In [None]:
#loading necessary libraries
install.packages(c("tidyverse", "recipes"))
library(tidyverse)
library(recipes)
# GitHub link: https://github.com/tahsansamin/project_planning_stage_individual.git

# Dataset Descriptions

This dataset was collected by a computer science research team at the University of British Columbia and revolves around how people play video games which was recorded through a MineCraft server.  

#### players.csv
This original file contains 196 observations and 7 variables which are explained below  

1. **experience**: players experience in 5 categories: Pro, Veteran, Amateur, Regular and Beginner(character data type).
2. **susbcribe**: TRUE if player has subscribed to newsletter and FALSE otherwise(logical data type).
3. **hashedEmail**: encrypted email address of player(character data type). 
4. **played_hours**: number of hours spent on the game by the player(double data type).  
5. **name**: name of player(character data type).
6. **gender**: gender of player with unique values: male , female, non-binary, prefer not to say, agender, two-spirited or other(character data type).
7. **Age of player**: age of the player(double data type).



### Potential issues with players.csv 

1.The "experience" and "gender" variables should be changed from character data type to the factor data type. 

2.The "hashedEmail" and "name" variables should be deleted because they contain personal information.  

        

In [None]:
players <- read_csv("https://raw.githubusercontent.com/tahsansamin/project_planning_stage_individual/refs/heads/main/dataset/players.csv", show_col_types = FALSE)
head(players)

#### sessions.csv
This original file consists of 1535 observations and the following 5 variables:  

1. **hashedEmail** : hashed email address of players(character data type).
2. **start_time** : date and time of when player started gaming session(character data type).
3. **end_time** : date and time of when player stopped gaming session(character data type).
4.  **original_start_time** : unix timestamp of when player started session(double data type).
5. **original_end_time** : unix timestamp of when player ended gaming session(double data type).

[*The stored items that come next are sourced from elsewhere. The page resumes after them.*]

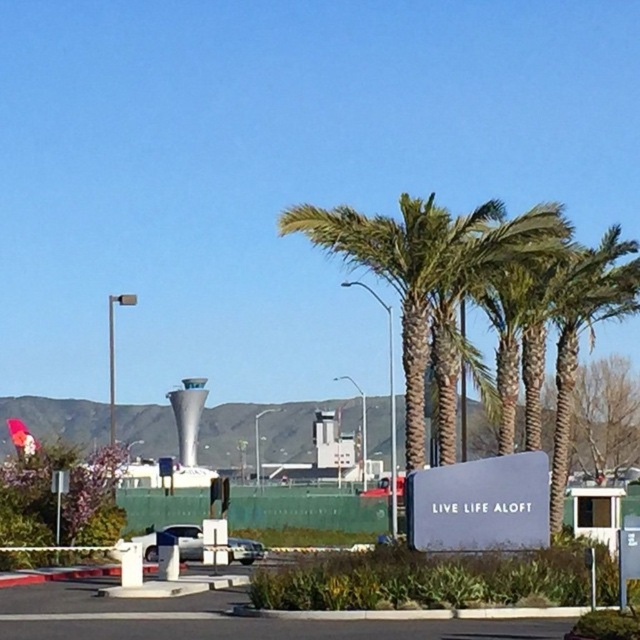 Who is higher up, white smooth control tower at center or metallic silver car at center?

Positioned higher is metallic silver car at center.

Between white smooth control tower at center and metallic silver car at center, which one has more height?

Standing taller between the two is white smooth control tower at center.

Which is behind, point (195, 378) or point (177, 524)?

The point (195, 378) is more distant.

Identify the location of white smooth control tower at center. (188, 417).

Between metallic silver car at center and metallic silver sedan at center, which one appears on the left side from the viewer's perspective?

metallic silver car at center

Is metallic silver car at center positioned at the back of metallic silver sedan at center?

No, metallic silver car at center is closer to the viewer.

Between point (154, 534) and point (250, 548), which one is positioned in front?

Positioned in front is point (154, 534).

This screenshot has width=640, height=640. I want to click on metallic silver car at center, so (186, 540).

Between point (198, 397) and point (260, 547), which one is positioned behind?

Positioned behind is point (198, 397).

Is point (186, 417) less distant than point (248, 557)?

That is False.

Describe the element at coordinates (188, 417) in the screenshot. I see `white smooth control tower at center` at that location.

You are a GUI agent. You are given a task and a screenshot of the screen. Output one action in this format:
    pyautogui.click(x=<x>, y=<y>)
    Task: Click on the white smooth control tower at center
    
    Given the screenshot: What is the action you would take?
    pyautogui.click(x=188, y=417)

### Potential issues with sessions.csv 

1. The hashedEmail variable should be removed to not personally identify players.
2. start_time and end_time should each be split into two columns because they contain both date and time. The newly split columns should each be changed to either date or time format.

In [None]:
sessions <- read_csv("https://raw.githubusercontent.com/tahsansamin/project_planning_stage_individual/refs/heads/main/dataset/sessions.csv", show_col_types = FALSE)
head(sessions)

### Summary Statistics

#### Players.csv

| Variable | Minimum | Maximum | Mean |
| -------- | ------- | -------- | -----|
| Age | 9.00 | 58.00 | 21.14 |
| played_hours | 0.00 | 223.10 | 5.85 |

#### sessions.csv

| Variable | Minimum | Maximum | Mean |
| -------- | ------- | -------- | -----|
| original_start_time | 1.71e+12 | 1.73e+12	 | 1.72e+12	 |
| original_end_time | 1.71e+12 | 1.73e+12 | 1.72e+12 |


In [None]:
summary_stats_players <- players |> 
                summarise(min_Age = min(Age, na.rm = TRUE),max_Age = max(Age, na.rm = TRUE),mean_age = mean(Age, na.rm = TRUE), min_played_hours = min(played_hours),max_played_hours = max(played_hours), 
                         , mean_played_hours = mean(played_hours, na.rm = TRUE))
summary_stats_players
summary_stats_sessions <- sessions |> 
                summarise(min_original_start_time = min(original_start_time, na.rm = TRUE), max_original_start_time = max(original_start_time, na.rm = TRUE), mean_original_start_time = mean(original_start_time, na.rm = TRUE),
                         min_original_end_time = min(original_end_time, na.rm = TRUE), max_original_end_time = max(original_end_time, na.rm = TRUE), mean_original_end_time = mean(original_end_time, na.rm = TRUE))

summary_stats_sessions

There are two NA values in players.csv and 4 NA values in sessions.csv.

In [None]:
na_players <- sum(is.na(players))
na_sessions <- sum(is.na(sessions))
na_players
na_sessions

# Questions
**Broad question:**
        *What player characteristics and behaviours are most predictive of subscribing to a game-related newsletter, and how do these features differ            between various player types?* More **specifically** *can player age and number of hours played be used to predict their gaming newsletter subscription status?*

The players.csv file will be used because it contains more relevant variables than sessions.csv. The name and hashed email's of all the players will be removed for confidentiality. A subset of the dataset will be created with the age, number of hours and susbcription variables. The rows that have missing values will be removed because there are not many missing values so removing them is very unlikely to cause loss of valuable data. After, the hours played and age variables will be standardized so no one variable takes more weight in prediction than the other.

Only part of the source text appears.